What sets GloRilla apart from the newest wave of women rappers is her deep and textured drawl, which draws in listeners from all identities. “FNF” may come from the perspective of a woman, but videos on social media show men rapping along just as aggressively hard as women are. Her rapping voice is abundantly deeper than her speaking one—that’s the main part of her appeal—but it’s something she only started embracing as her rapping improved.
“I had a softer voice when I first started rapping,” she said. “I tried to sound like a girl rapper.

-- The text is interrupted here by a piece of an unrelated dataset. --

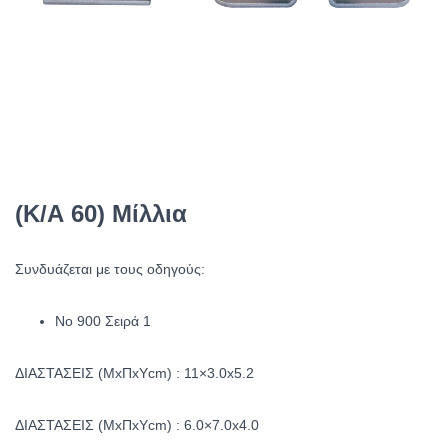
(Κ/Α 60) Μίλλια
Συνδυάζεται με τους οδηγούς:
No 900 Σειρά 1
ΔΙΑΣΤΑΣΕΙΣ (ΜxΠxYcm) : 11×3.0x5.2
ΔΙΑΣΤΑΣΕΙΣ (ΜxΠxYcm) : 6.0×7.0x4.0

But when I would rap something in my soft voice then rap in my deep voice, people always preferred that, so I was like I’m just going to rap the whole song in my deep voice.”
While some will argue the depth of Glo’s voice doesn’t make her a “pussy rap” contender, Glo disagrees, saying her main focus when crafting a song is ensuring that its topic aligns with reality.
“I feel like you should rap about whatever you want to rap about,” she says. “If it’s about my coochie, if it’s about these niggas, if it’s about my friends, if it’s about being rich, being broke. I rap about stuff people can relate to, no matter what the topic is.”
Amidst all the success, GloRilla is still hungry to prove she’ll be here for a good long time. Unwilling to rely on the popularity of two hits, Glo says Anyways, Life’s Great is a gift to her fans and a message to naysayers: She’s just getting started.
“They’re gonna know I’m here to stay when they hear it.”